The sponsor is a company, institution, or organisation that takes responsibility for the initiation, management and/or financing of a clinical trial.

The sponsor is responsible to implement and maintain quality assurance and quality control systems to ensure that clinical trials are conducted in compliance with the protocol, applicable regulations, the principles of GCP and the standard operating procedures relevant to the clinical trial.

The local sponsor should be a locally registered business entity registered with the Accounting and Corporate Regulatory Authority (ACRA) in Singapore.

Regulatory obligations of the local sponsor

The regulatory obligations of the local sponsor are as follows:

• Obtain Clinical Trial Authorisation (CTA), acceptance of Clinical Trial Notification (CTN) or Clinical Trial Certificate (CTC) for the clinical trial
• Obtain approval for, or acceptance of notification of, substantial amendments to the clinical trial
• Ensure that information in the Investigator’s Brochure (IB) is concise, objective and kept up to date
• Ensure that the clinical trial is conducted by or under the oversight of a qualified PI
• Ensure that the clinical trial is conducted at location(s) specified in the clinical trial application
• Carry out the duties and functions of the sponsor, and ensures any person to whom the sponsor has allocated trial-related activities does so in accordance with the principles of Good Clinical Practice (GCP)
• Put and keep in place arrangements to ensure compliance with the principles of GCP
• Ensure appropriate investigational and auxiliary product labelling
• Keep adequate essential records
• Notify us of the trial status (including the suspension, termination and/or conclusion of the trial) within the stipulated timelines
• Notify us of serious breaches within the stipulated timelines
• Notify us of urgent safety measures taken to protect trial participants against immediate hazard within the stipulated timelines
• Report unexpected serious adverse drug reactions and medical devices adverse events within the stipulated timelines
• Submit final report within the stipulated timelines 

The sponsor may transfer any of the above duties and functions to another company, but any such arrangement does not affect the responsibility of the sponsor.

Additional regulatory obligations for multi-sponsor investigator-initiated trials

For multi-sponsor investigator-initiated trials (MS IITs), where the same clinical trial is conducted at more than one local investigator site, the lead sponsor and participating site sponsor(s) have additional regulatory obligations in addition to the sponsor regulatory obligations described above.
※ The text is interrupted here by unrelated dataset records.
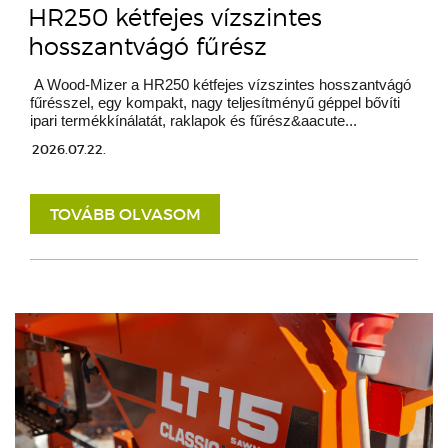
HR250 kétfejes vízszintes
hosszantvágó fűrész
A Wood-Mizer a HR250 kétfejes vízszintes hosszantvágó
fűrésszel, egy kompakt, nagy teljesítményű géppel bővíti
ipari termékkínálatát, raklapok és fűrész&aacute...
2026.07.22.
TOVÁBB OLVASOM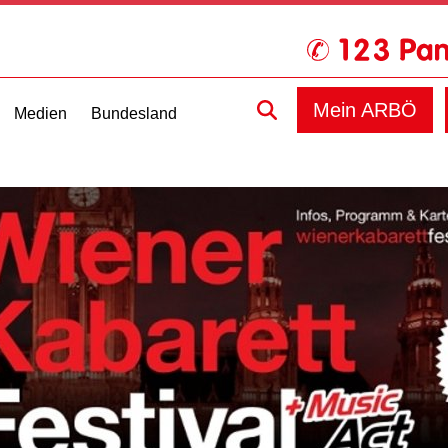
Mein ARBÖ
Medien
Bundesland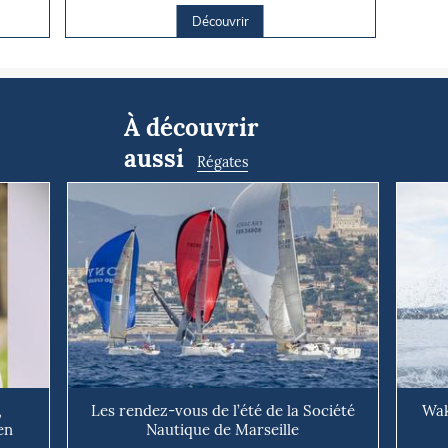
Découvrir
À découvrir
aussi
Régates
,
Les rendez-vous de l’été de la Société
Wak
en
Nautique de Marseille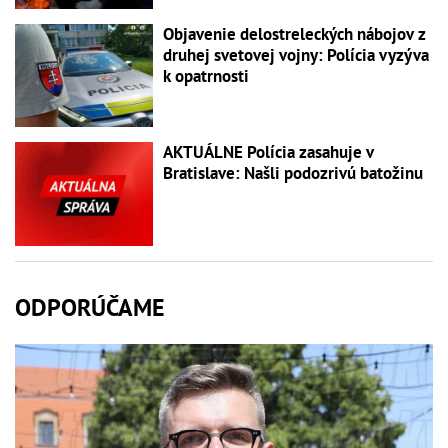
Objavenie delostreleckých nábojov z
druhej svetovej vojny: Polícia vyzýva
k opatrnosti
AKTUÁLNE Polícia zasahuje v
Bratislave: Našli podozrivú batožinu
ODPORÚČAME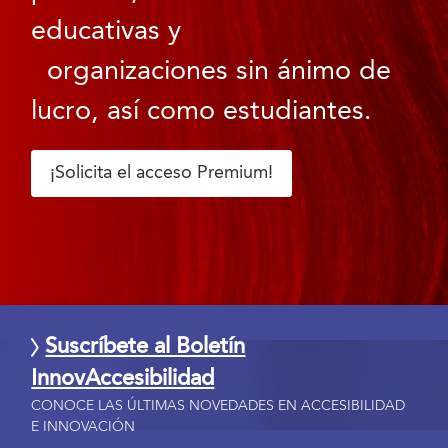
educativas y
organizaciones sin ánimo de
lucro, así como estudiantes.
¡Solicita el acceso Premium!
Suscríbete al Boletín
InnovAccesibilidad
CONOCE LAS ÚLTIMAS NOVEDADES EN ACCESIBILIDAD
E INNOVACIÓN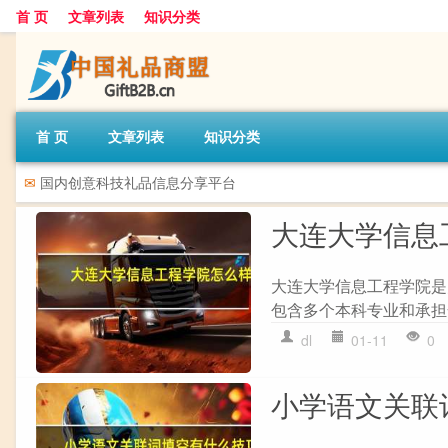
首 页
文章列表
知识分类
首 页
文章列表
知识分类
✉
国内创意科技礼品信息分享平台
大连大学信息
大连大学信息工程学院是
包含多个本科专业和承担
dl
01-11
0
小学语文关联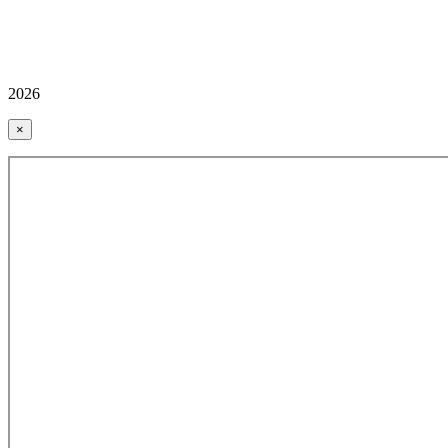
2026
×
The additional regulatory obligations of a lead sponsor are as follows:

• Coordinate all regulatory submissions and notifications to us (e.g. CTA/CTN/CTC applications, amendments, serious breaches, urgent safety measures, unexpected serious adverse drug reactions, trial status reports, final reports, etc)
• Conduct safety evaluation of the investigational product on an ongoing basis during the trial
• Promptly notify all participating site sponsors and all principal investigators of any information or findings that could adversely affect participants’ safety or impact conduct of trial

The additional regulatory obligations of a participating site sponsor are as follows:

• Provide all relevant information to the lead sponsor that is necessary for the lead sponsor to perform trial-related regulatory submissions and notifications to us
• Report immediately to the lead sponsor any serious adverse event (SAE) at the participating site, or any finding that could adversely affect trial participant safety or impact conduct of trial 

Refer to our Guidance on Multi-sponsor Investigator-initiated Trials257 KB for more details.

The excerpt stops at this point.